Israel now controls the volume and nature of aid entering to over 2.3 million inhabitants under siege, according to UN officials and humanitarian workers.

UNRWA officials say only a trickle of the aid the enclave needs is getting through the Rafah border crossing with Egypt which NGOs and officials say can only handle a fraction of the needs.

Israel started its campaign in retribution for an Oct. 7 attack by Hamas fighters who rampaged through Israeli towns, killing 1,200 people and seizing 240 hostages, according to Israel's tally.

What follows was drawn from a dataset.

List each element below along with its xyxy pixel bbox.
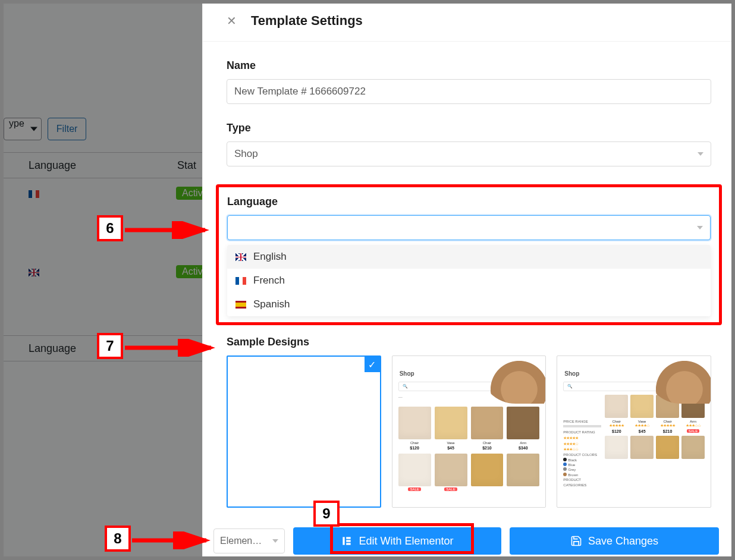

Israeli bombardments have killed nearly 16,000 Palestinians, according to Gaza health ministry figures, and driven 80% of the population from their homes.

King Abdullah told Christodoulides there would be dangerous consequences from any attempt to forcibly push Palestinians en masse from their land while it maintained security control, officials said.

Officials also fear wider violence in the West Bank, which Jordan borders, as settler attacks on Palestinian civilians, confiscation of land and Israeli military raids mount.

It could create circumstances that could encourage Israel to forcibly push tens of thousands of Palestinians across the Jordan River.

Officials say the forcible expulsion of Palestinians would amount to a declaration of war and prompt Jordan to suspend its peace treaty with Israel.

On Tuesday, Amman condemned Israel's move to build new settlements in Arab East Jerusalem, the part of the contested city that was seized along with the West Bank in the 1967 Arab-Israeli war and the UN considers occupied territory.

"Israel's expansion of Jewish settlement building on land it occupied and the confiscation of territory are a flagrant violation of international law" and dimmed any prospects of peace, said Sufain Qudah, spokesperson for the Foreign Ministry.